Projects
The Quarter Century Sky: Data Reduction and Timescale Analysis On Transient Sky Surveys
A Photometry Pipeline and a User Interface for Automated Data Reduction, Long Timescale Analysis, and Data Visualization.
PI: Matthew J. Graham (Division of Physics, Mathematics, and Astronomy) and Thomas A. Prince (Division of Physics, Mathematics, and Astronomy)
SASE: Shinn Taniya, Scholar
The theoretical and practical schedule problem regarding methods to best sequence astrophysical observations for maximum scientific output is challenging. On a typical night or season, the potential number of observing sequences is combinatorically large and encounters further complications from observing conditions as Target of Opportunity (TOO) observations require facilities to adapt to transient phenomena. Further, the quality of potential observations may vary with time as observations may have sequential relationships that weather losses and other limitations can complicate. Thus, traditionally, sky survey data was collected through the manual involvement of human observers, but manual scheduling introduces significant drawbacks.
Several projects have implemented sophisticated schedulers to deliver semi-automated, global optimization solutions to reduce manual scheduling issues. Applying an integer linear programming algorithm for scheduling, the Zwicky Transient Facility (ZTF) has yielded an order of magnitude improvement in survey speed and adaptability compared to its predecessors. Reusing and improving the conceptual design of the Palomar 48-inch Samuel Oschin Schmidt Telescope, enables the identification of transients at high observing cadence within a significant fraction of the accessible night sky. ZTF’s real-time alert system and analysis infrastructure enables large sequences of observations, essential for organizing and analyzing space-time patterns. As sizeable digital sky surveys such as ZTF start to represent a fundamental data basis for astronomy, it is increasingly clear that the design and implementation of a more efficient, consistent, and standardized archive architecture that can handle data from a wide variety of sky surveys are essential.

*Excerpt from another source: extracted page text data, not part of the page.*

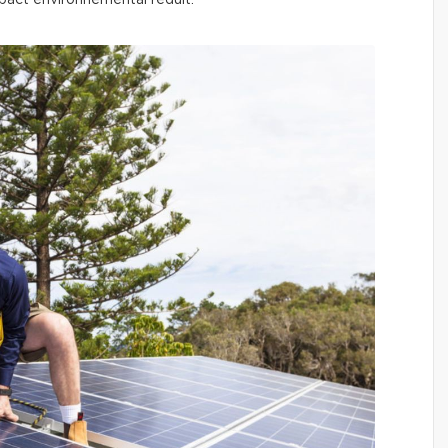
mpact environnemental réduit.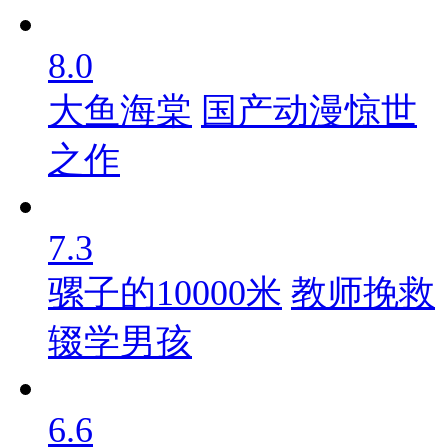
8.0
大鱼海棠
国产动漫惊世
之作
7.3
骡子的10000米
教师挽救
辍学男孩
6.6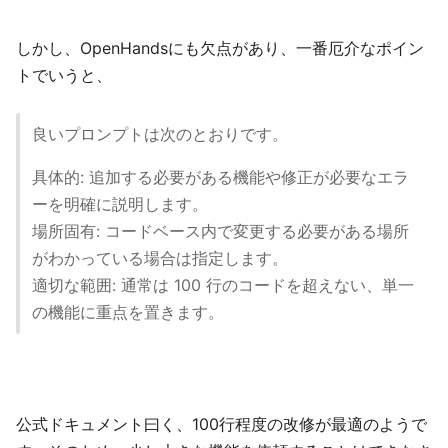
しかし、OpenHandsにも欠点があり、一番厄介なポイン
トでいうと、
良いプロンプトは次のとおりです。
具体的: 追加する必要がある機能や修正が必要なエラ
ーを明確に説明します。
場所固有: コードベース内で変更する必要がある場所
がわかっている場合は指定します。
適切な範囲: 通常は 100 行のコードを超えない、単一
の機能に重点を置きます。
公式ドキュメント曰く、100行程度の改修が最適のようで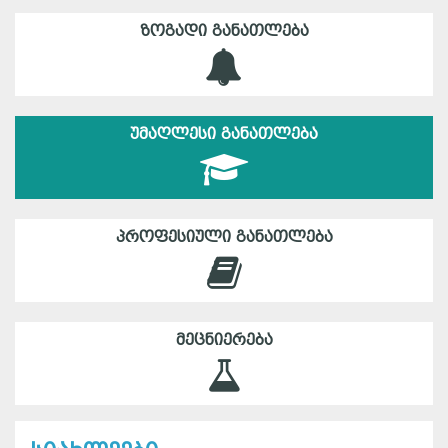
ᲖᲝᲒᲐᲓᲘ ᲒᲐᲜᲐᲗᲚᲔᲑᲐ
ᲣᲛᲐᲦᲚᲔᲡᲘ ᲒᲐᲜᲐᲗᲚᲔᲑᲐ
ᲞᲠᲝᲤᲔᲡᲘᲣᲚᲘ ᲒᲐᲜᲐᲗᲚᲔᲑᲐ
ᲛᲔᲪᲜᲘᲔᲠᲔᲑᲐ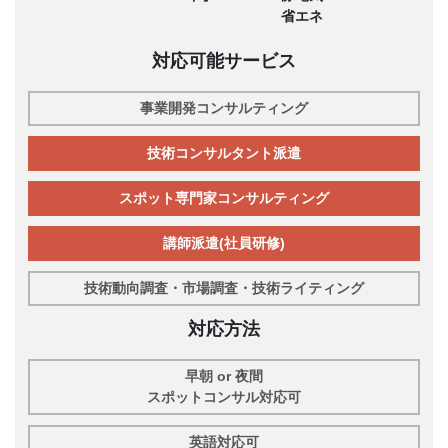
省エネ
対応可能サービス
事業開発コンサルティング
技術コンサルタント派遣
スポット専門家コンサルティング
講師派遣(社員研修)
技術動向調査・市場調査・技術ライティング
対応方法
早朝 or 夜間
スポットコンサル対応可
英語対応可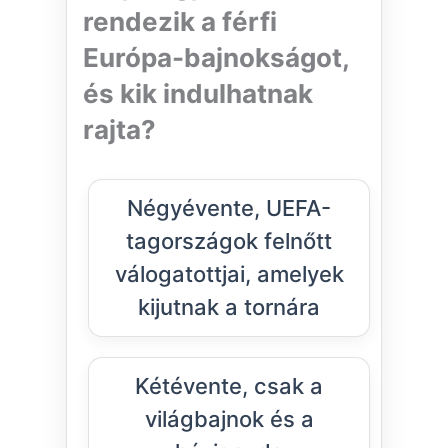
rendezik a férfi
Európa-bajnokságot,
és kik indulhatnak
rajta?
Négyévente, UEFA-
tagországok felnőtt
válogatottjai, amelyek
kijutnak a tornára
Kétévente, csak a
világbajnok és a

Through the Quarter Century Sky Project, ZTF researchers collaborated with the Schmidt Academy to extend the ZTF infrastructure by constructing an archive with a photometry data reduction pipeline, API, and a front-end UI to enable extended timescale analysis and data visualization of astronomical objects. The work standardized and combined time series from prominent sky surveys, including the Catalina Real-Time Survey and the Palomar Transient Factory, to offer temporal baselines for observational astronomy from 4 to 25 years. The work helped to open a deeper understanding of astronomical phenomena on decade timescales with systematic studies that are not currently possible.
Figure 1: Table demonstrating ZTF’s improved performance compared to its predecessor, the Palomar Transient Factory (PTF)
Figure 2: Overall data and processing flow in the ZSDS. Green components indicate storage in the form of an archive and/or database residing at IPAC to serve either the public or internal (private) collaboration. Vermillion (light brown) components represent the core pipelines. Blue components indicate external interfaces or dependencies.